#### Work instructions:
The line containing "reflect their changing emphasis)" marks the start; return it and every line after it in the listing below, exactly, through the last.

::::

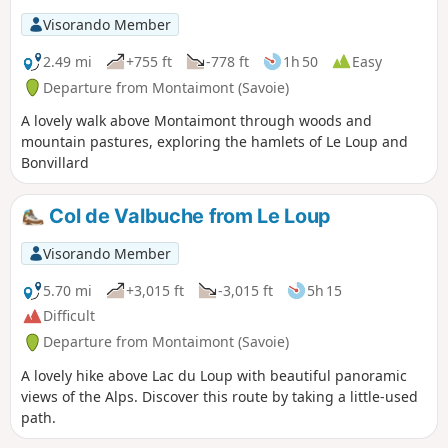
Visorando Member
2.49 mi
+755 ft
-778 ft
1h 50
Easy
Departure from Montaimont (Savoie)
A lovely walk above Montaimont through woods and
mountain pastures, exploring the hamlets of Le Loup and
Bonvillard
Col de Valbuche from Le Loup
Visorando Member
5.70 mi
+3,015 ft
-3,015 ft
5h 15
Difficult
Departure from Montaimont (Savoie)
A lovely hike above Lac du Loup with beautiful panoramic
views of the Alps. Discover this route by taking a little-used
path.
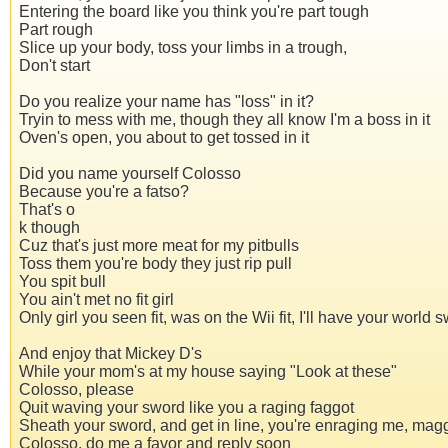
Entering the board like you think you're part tough
Part rough
Slice up your body, toss your limbs in a trough,
Don't start
Do you realize your name has "loss" in it?
Tryin to mess with me, though they all know I'm a boss in it
Oven's open, you about to get tossed in it
Did you name yourself Colosso
Because you're a fatso?
That's o
k though
Cuz that's just more meat for my pitbulls
Toss them you're body they just rip pull
You spit bull
You ain't met no fit girl
Only girl you seen fit, was on the Wii fit, I'll have your world s
And enjoy that Mickey D's
While your mom's at my house saying "Look at these"
Colosso, please
Quit waving your sword like you a raging faggot
Sheath your sword, and get in line, you're enraging me, mag
Colosso, do me a favor and reply soon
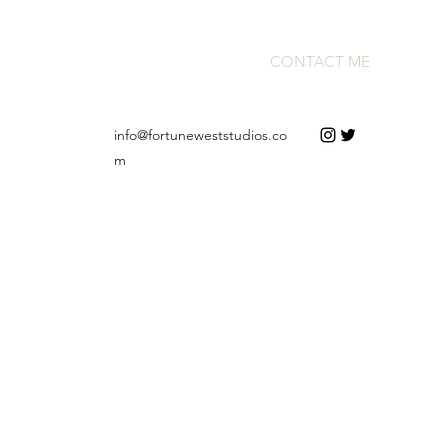
CONTACT ME
info@fortuneweststudios.co
m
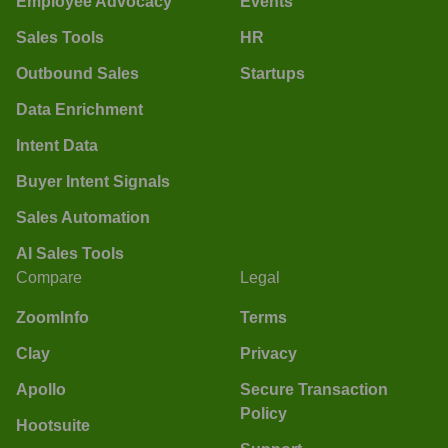
Employee Advocacy
Events
Sales Tools
HR
Outbound Sales
Startups
Data Enrichment
Intent Data
Buyer Intent Signals
Sales Automation
AI Sales Tools
Compare
Legal
ZoomInfo
Terms
Clay
Privacy
Apollo
Secure Transaction
Policy
Hootsuite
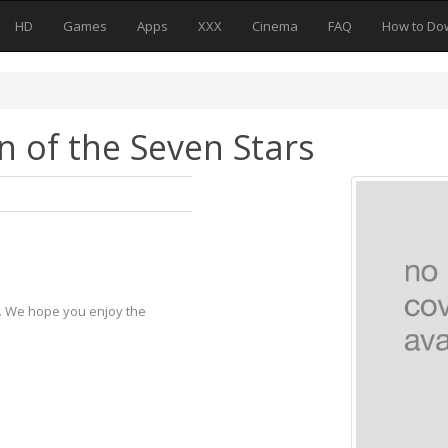
HD
Games
Apps
XXX
Cinema
FAQ
How to Do
n of the Seven Stars
y. We hope you enjoy the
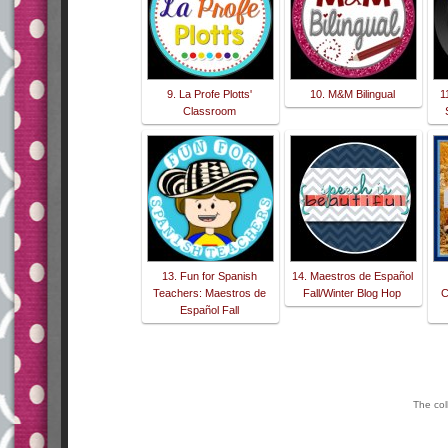
9. La Profe Plotts'
10. M&M Bilingual
1
Classroom
13. Fun for Spanish
14. Maestros de Español
Teachers: Maestros de
Fall/Winter Blog Hop
C
Español Fall
The col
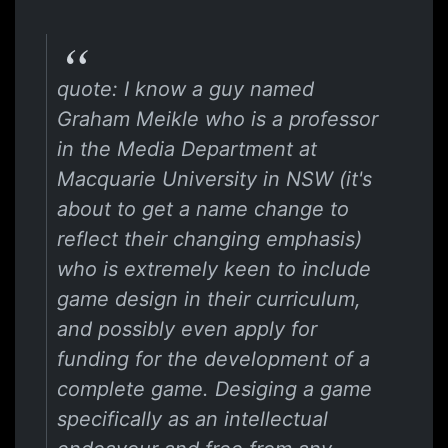
quote: I know a guy named
Graham Meikle who is a professor
in the Media Department at
Macquarie University in NSW (it's
about to get a name change to
reflect their changing emphasis)
who is extremely keen to include
game design in their curriculum,
and possibly even apply for
funding for the development of a
complete game. Desiging a game
specifically as an intellectual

::::

#### Solution for this task:
reflect their changing emphasis)
who is extremely keen to include
game design in their curriculum,
and possibly even apply for
funding for the development of a
complete game. Desiging a game
specifically as an intellectual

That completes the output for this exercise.